And all three of your uppers will go on the same lower right?  That is pretty awesome!!


----------



## roperdoc

Yes, these uppers are all interchangeable on the same lower. It's easy to take one upper with a thermal for night hunting and one with standard optics for daylight hunting or target shooting. Pull two pins and swap uppers in less than a minute. The lower and both uppers will fit in a single padded case.


----------



## misterpink

But a complete lower is less than $200. The more rifles the better.

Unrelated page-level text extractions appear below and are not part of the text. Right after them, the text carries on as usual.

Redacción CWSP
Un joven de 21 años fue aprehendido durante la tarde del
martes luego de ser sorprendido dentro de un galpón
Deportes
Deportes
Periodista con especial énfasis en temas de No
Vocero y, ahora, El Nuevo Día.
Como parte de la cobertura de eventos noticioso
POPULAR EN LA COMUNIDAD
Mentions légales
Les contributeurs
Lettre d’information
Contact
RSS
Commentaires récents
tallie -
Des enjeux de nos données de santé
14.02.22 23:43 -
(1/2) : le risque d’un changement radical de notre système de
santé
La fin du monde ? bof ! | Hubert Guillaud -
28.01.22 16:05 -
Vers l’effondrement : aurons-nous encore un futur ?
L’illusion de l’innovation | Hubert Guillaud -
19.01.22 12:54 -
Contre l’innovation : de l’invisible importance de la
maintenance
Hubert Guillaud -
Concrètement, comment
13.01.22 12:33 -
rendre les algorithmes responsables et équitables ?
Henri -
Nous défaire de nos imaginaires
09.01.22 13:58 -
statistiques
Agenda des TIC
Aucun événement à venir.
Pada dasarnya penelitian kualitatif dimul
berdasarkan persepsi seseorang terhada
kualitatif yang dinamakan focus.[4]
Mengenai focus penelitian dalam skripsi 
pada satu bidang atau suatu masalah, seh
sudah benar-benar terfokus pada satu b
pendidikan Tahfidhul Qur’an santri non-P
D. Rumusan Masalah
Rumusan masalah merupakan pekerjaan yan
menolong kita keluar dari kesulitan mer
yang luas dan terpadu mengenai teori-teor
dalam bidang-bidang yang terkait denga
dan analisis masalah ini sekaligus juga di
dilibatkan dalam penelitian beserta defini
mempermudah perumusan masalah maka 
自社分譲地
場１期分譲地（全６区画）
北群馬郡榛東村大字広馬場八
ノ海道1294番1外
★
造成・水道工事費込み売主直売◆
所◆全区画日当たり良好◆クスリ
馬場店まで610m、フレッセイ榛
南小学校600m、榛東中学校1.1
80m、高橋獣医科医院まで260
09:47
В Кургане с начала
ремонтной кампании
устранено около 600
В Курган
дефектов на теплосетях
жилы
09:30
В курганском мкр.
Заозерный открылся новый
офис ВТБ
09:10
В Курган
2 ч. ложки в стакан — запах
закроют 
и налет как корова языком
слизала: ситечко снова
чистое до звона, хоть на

556, x39, x51, 300 will all kill them.  Head shots are the way to go.  Shot them in the ear and they die with anything from 22 to 45 acp.


----------



## tracker12

Well I decided too start out with a 223/556 and get another upper as a dedicated pig gun.  Bought a Barrett REC7 and topped it off with a Leupold 2 1/2 X 8 VX3 to start with.  Hope to top it off with something with a lighted recital at a later date.  I have been testing some Speer Gold Dot 64 grain SP.  Groups are tight and they have a good reputation on hogs.  Hope to test it out down at Ft Stewart next month.  Thanks for all the recommendations.


----------



## Muddy Water

I'd go with the .223 upper. it's cheap and it'll kill any pig under 300lbs with a body/neck shot. it'll kill anything with a headshot. my last pig was neckshot with a .223 AR and it didn't move an inch

i'm not a big gun hunter so my opinion may be skewed but i've always held the impression that if a critter has a hole in it's circulatory system it's probably dead unless there's a group a pigs staffing a trauma unit in the next food plot.


----------



## Monty4x4

Muddy Water said:


> ...unless there's a group a pigs staffing a trauma unit in the next food plot.



HAHA!

I think you made a good choice.  Nothing wrong with any of them, but my go to hog gun is a 223, and I wait for 'in the ear' shots.


----------



## Darien1

I'm a big fan of the 7.62X39.  Cheap, effective, lots of platforms in single shot. bolt action, semi auto too.  My go to hog gun and under 100 yards deer rifle is my CZ 527 carbine.  It's the bomb


----------



## bradleyjanes06

I own a 7.62x39 ar killed a couple deer and 100 lb boar with it this year.  I use the 123 gr federal power shock or the Hornady zombie max.  Both have done amazing jobs though.  Boar ran 3 ft or so and laid over dead.  Plus I can 40 rnds for joy shooting for 10 bucks can't beat it really.


----------